Friday, July 07, 2006

June Returns For My Model Long-Term Portfolio

The performance of my Hypothetical Model Portfolio was flat during June. As of the market close on June 30, 2006, the Hypothetical Model Portfolio* increased in value by $42.77, or about 0.04% during June. The Hypothetical Model Portfolio is up $6228.47in 2006, a gain of 6.23%, as shown on the table below (click for a larger image of the table).

The portfolio was down substantially (bottoming near a loss of about $6,000) through most of the first half of June before recovering strongly near the end of the month to finish flat.
The Templeton Russia closed-end fund (TRF) continued to struggle, finishing with a loss of 1.53% for the month after being down about 30% for the month as of June 13th. The second-worst performer was the SPDR Financial components (XLF) which fell 1.22%.

On a positive note, my small cap holdings performed well. The Vanguard Small Cap Value Index (VISVX) was my top performer, returning 1.09% in June. The Vanguard Small Cap Index mutual fund (NAESX) was also positive, returning 0.20%. The Emerging Markets ETF (EEM) was another positive performer, recovering from a disastrous May by returning a respectable a respectable 0.21% in June. The iShares Dow Jones U.S. Select Dividend Index Fund (DVY) also performed well, returning 0.83% during June.

Four of the holdings in my Hypothetical Model Portfolio paid dividends in June. As I mentioned in a previous post, the dividends from mutual fund holdings are reinvested, but the dividends from ETFs or the closed end fund (i.e., the Templeton Russia closed-end fund (TRF)) are not reinvested- they will accumulate as "CASH" on the performance table below. The reason I am doing this is because the index mutual funds in this portfolio do not charge a transaction fee for reinvesting dividends. To reinvent dividends for any of the ETFs or TRF, on the other hand, would cause me to incur transaction fees for the trading commissions.

The Vanguard S&P 500 index fund (VFINX) paid a dividend of $0.49/share (a total of $94.22) which was reinvested on June 23 to purchase an additional 0.805 shares at a price of $116.99/share. DVY paid a dividend of $0.56501 on June 28 (a total of $45.20) which was moved to "CASH" on the table shown below. TRF paid a long-term distribution of $5.2476/share on June 19 (a total of $335.85) that was also moved to "CASH" on the table below.

The economy continues to hum along despite the FED interest rate increases. I suspect that the FED will raise rates a couple more times and then be done with it. Hopefully the market will finally surge at that time.

*The Hypothetical Model Portfolio was hypothetically created with an investment of $100,000 with investments made as of the closing values on December 30, 2005. The reason why the total cost in the chart is greater than $100,000 is because the total cost accounts for the value of dividends reinvested into the mutual funds in the portfolio.


Anonymous said...

Very interesting and articulated points.
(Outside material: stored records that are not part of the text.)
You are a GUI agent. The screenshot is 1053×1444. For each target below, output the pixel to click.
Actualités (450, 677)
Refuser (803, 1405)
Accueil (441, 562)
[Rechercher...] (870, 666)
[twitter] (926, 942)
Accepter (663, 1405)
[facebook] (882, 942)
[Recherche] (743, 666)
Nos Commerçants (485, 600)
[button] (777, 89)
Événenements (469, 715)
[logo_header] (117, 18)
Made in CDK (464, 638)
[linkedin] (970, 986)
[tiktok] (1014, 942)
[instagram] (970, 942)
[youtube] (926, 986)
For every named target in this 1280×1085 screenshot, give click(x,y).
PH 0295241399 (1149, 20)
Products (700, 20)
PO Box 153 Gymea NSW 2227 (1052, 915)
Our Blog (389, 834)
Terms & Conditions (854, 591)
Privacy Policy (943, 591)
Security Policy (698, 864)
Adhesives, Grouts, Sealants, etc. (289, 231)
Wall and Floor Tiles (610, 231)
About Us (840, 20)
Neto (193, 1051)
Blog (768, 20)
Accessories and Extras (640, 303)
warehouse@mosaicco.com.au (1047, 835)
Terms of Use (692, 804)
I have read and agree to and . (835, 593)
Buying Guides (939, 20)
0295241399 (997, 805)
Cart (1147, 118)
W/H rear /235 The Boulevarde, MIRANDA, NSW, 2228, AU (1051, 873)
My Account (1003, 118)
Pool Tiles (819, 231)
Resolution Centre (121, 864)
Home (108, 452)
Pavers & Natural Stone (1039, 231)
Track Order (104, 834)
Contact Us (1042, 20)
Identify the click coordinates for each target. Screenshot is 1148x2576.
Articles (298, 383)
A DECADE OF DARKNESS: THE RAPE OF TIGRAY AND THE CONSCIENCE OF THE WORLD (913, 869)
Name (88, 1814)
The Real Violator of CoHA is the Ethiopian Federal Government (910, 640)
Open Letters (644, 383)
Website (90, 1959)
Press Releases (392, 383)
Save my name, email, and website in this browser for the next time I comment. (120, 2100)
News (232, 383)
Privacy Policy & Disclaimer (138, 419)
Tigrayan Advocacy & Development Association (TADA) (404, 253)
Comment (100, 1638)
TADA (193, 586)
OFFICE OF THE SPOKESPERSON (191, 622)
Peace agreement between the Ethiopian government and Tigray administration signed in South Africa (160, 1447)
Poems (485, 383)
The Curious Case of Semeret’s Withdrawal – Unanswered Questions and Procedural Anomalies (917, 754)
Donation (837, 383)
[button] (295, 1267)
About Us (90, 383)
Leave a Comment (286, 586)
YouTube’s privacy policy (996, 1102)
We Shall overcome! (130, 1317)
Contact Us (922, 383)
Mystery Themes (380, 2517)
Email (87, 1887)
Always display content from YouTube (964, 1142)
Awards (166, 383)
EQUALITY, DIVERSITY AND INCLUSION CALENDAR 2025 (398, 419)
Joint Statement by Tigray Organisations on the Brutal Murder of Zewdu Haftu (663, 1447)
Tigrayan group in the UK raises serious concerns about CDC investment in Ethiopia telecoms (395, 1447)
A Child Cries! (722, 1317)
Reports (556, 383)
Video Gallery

Just curious - why don't you reinvest the dividends from the ETFs in your model portfolio?

Jim said...

The reason why I don't invest the dividends from the ETFs in the model portfolio is because the dividend amounts are too small relative to the cost of a trade to make it worthwhile. Even at $5 per trade, it's just not worth paying $5 to reinvest a dividend amount of $100. In real life, I couldn't justify paying 5% of my investment in transaction costs.

It's a different story with the index funds because I don't pay a load or any transaction fees when reinvesting dividends or other distributions.